The response must consist of every record, restated word for word.
·····
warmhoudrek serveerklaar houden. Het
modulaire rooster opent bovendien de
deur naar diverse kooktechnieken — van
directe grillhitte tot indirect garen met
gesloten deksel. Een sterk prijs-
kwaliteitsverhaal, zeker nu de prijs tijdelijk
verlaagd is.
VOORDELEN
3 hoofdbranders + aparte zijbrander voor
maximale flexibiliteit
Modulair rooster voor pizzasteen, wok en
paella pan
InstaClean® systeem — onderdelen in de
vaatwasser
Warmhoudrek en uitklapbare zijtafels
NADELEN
·····
◆ **TASK ANSWER**
warmhoudrek serveerklaar houden. Het
modulaire rooster opent bovendien de
deur naar diverse kooktechnieken — van
directe grillhitte tot indirect garen met
gesloten deksel. Een sterk prijs-
kwaliteitsverhaal, zeker nu de prijs tijdelijk
verlaagd is.
VOORDELEN
3 hoofdbranders + aparte zijbrander voor
maximale flexibiliteit
Modulair rooster voor pizzasteen, wok en
paella pan
InstaClean® systeem — onderdelen in de
vaatwasser
Warmhoudrek en uitklapbare zijtafels
NADELEN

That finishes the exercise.